Tala sentou-se na cabine e bebeu uma cerveja amarga enquanto esperava o


contato aparecer. Um bruto de pele verde no bar deu-lhe um olhar de aprovação
até que ela abriu a jaqueta, sorrindo docemente, para revelar sua arma. - Não
enche - ela murmurou. Relaxando em sua cadeira, ela pegou um punhado de
nozes de uma tigela e as mastigou enquanto refletia. Se ao menos sua tia
pudesse vê-la agora! Ela não aprovaria, é claro. A expressão no rosto da mulher
quando Tala disse que estava indo embora foi magnífica. Claro, tia Syla já havia
começado a metabolizar a droga, então sua carranca logo deslizou por seu rosto.
- Pelo menos você finalmente vai descansar um pouco agora, querida tia. - Tala
sorriu antes de deixar o laboratório da fábrica.
Sim, se todos eles pudessem vê-la agora. Quem diria que o trabalho real pode
ser tão divertido? Ela e o Mestre formavam uma boa equipe. Ela já o persuadiu
a não eliminar aqueles Malviids em favor de expandir sua base de operações.

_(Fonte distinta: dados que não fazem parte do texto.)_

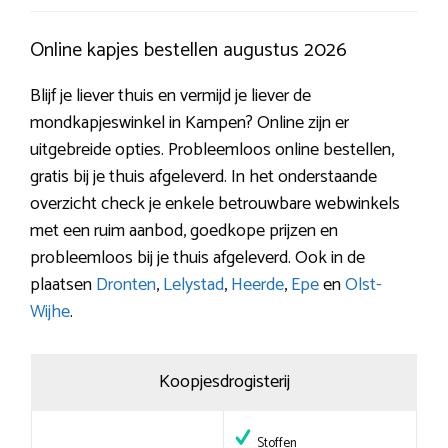
Online kapjes bestellen augustus 2026
Blijf je liever thuis en vermijd je liever de
mondkapjeswinkel in Kampen? Online zijn er
uitgebreide opties. Probleemloos online bestellen,
gratis bij je thuis afgeleverd. In het onderstaande
overzicht check je enkele betrouwbare webwinkels
met een ruim aanbod, goedkope prijzen en
probleemloos bij je thuis afgeleverd. Ook in de
plaatsen
Dronten
,
Lelystad
,
Heerde
,
Epe
en
Olst-
Wijhe
.
Koopjesdrogisterij
Stoffen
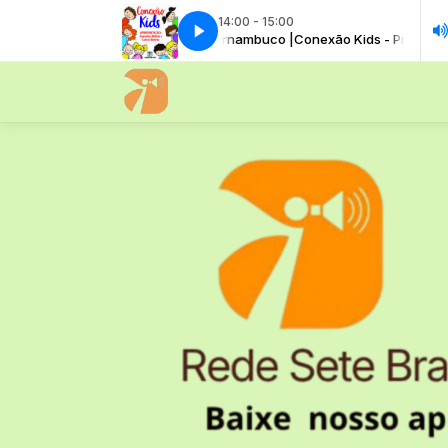
14:00 - 15:00
& Letícia Batista | Estúdio Pernambuco |
Conexão Kids - Programa ao Vivo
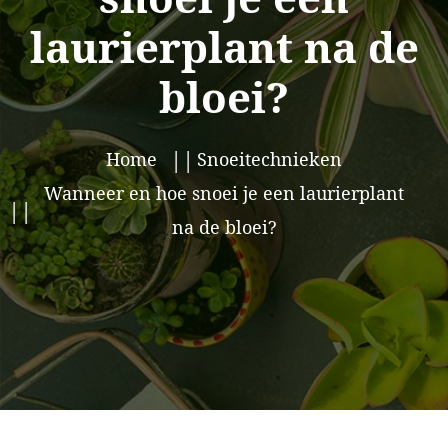
laurierplant na de
bloei?
Home
Snoeitechnieken
Wanneer en hoe snoei je een laurierplant
na de bloei?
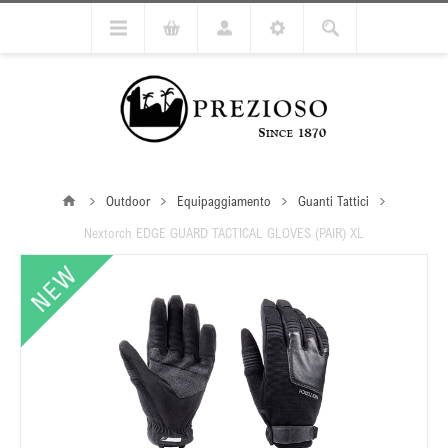
Outdoor
Equipaggiamento
Guanti Tattici
Nextorch EDGE GUARD TACTICAL GLOVES (PAIR) XL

Na verdade, ele insinuou que, se ela conseguisse essa reunião, estaria na fila
para uma promoção. Afinal, ele precisava de alguém para administrar o lugar.
Ela gostou do som disso.
Uma morena de aparência imperiosa sentou-se em frente a Tala e bateu uma
carteira na mesa. Só poderia ser a Criadora.
"Eu estava esperando outra pessoa", disse ela.
— Pois é... Tala se recostou e sorriu. - Ele disse que você diria isso.